Future computer data centers are being flooded with workloads requiring high-levels of computation using power-hungry deep neural network (DNN) models. DNN accelerators based on processing in memory built with new storage devices can offer great energy efficiency and performance for data centers. One challenge faced by these accelerators is their poor stability. This is due to the physical limitations of the new storage devices. This project aims to address this issue by developing efficient approaches to neural networks. One impact of proposed research is to develop more powerful, scalable, and sustainable deep learning computing systems. This will result in new consumer, business, scientific and national security applications. It will affect the fields of big data and cloud computing. This project will lead to new results in Computer Engineering and in fields that are hungry for deep learning capabilities. It will expose students to cutting-edge knowledge and hands-on research opportunities and elevate their competence. It will increase their confidence in facing today's highly competitive global job market. The education impact includes course integration of research results and outreach activities. Special attention is given in this to including women and underrepresented minority groups.

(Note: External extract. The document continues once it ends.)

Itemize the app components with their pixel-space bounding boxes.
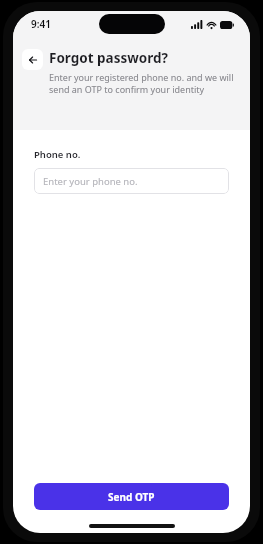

The goal of the proposed research is to address a key issue in existing processing-in-memory-based neural network accelerators built with emerging nonvolatile devices, which is the bad stability due to weight uncertainties induced by the device characteristics. To escalate the stability of these promising emerging accelerators in a scalable and sustainable manner for future data centers, the project will include four tasks: 1) the explicitly modeling of weight uncertainties, which may exhibit spatial correlations extracted from device non-idealities, as parameterized canonical distributions. 2) a statistical neural network paradigm, which can be easily integrated into existing convolutional neural network architectures by replacing their deterministic operations with the statistical counterparts operating on parameterized canonical distributions. 3) variability-aware neural network classifier inspired by error correction output codes and modern neural network architecture. 4) variability-aware input pre-processing without touching neural networks. These paradigms will be generic to different software and hardware platforms, and will be implemented and evaluated with a wide set of real-world applications including image classification, biomedical image segmentation, and drone target tracking.
This award reflects NSF's statutory mission and has been deemed worthy of support through evaluation using the Foundation's intellectual merit and broader impacts review criteria.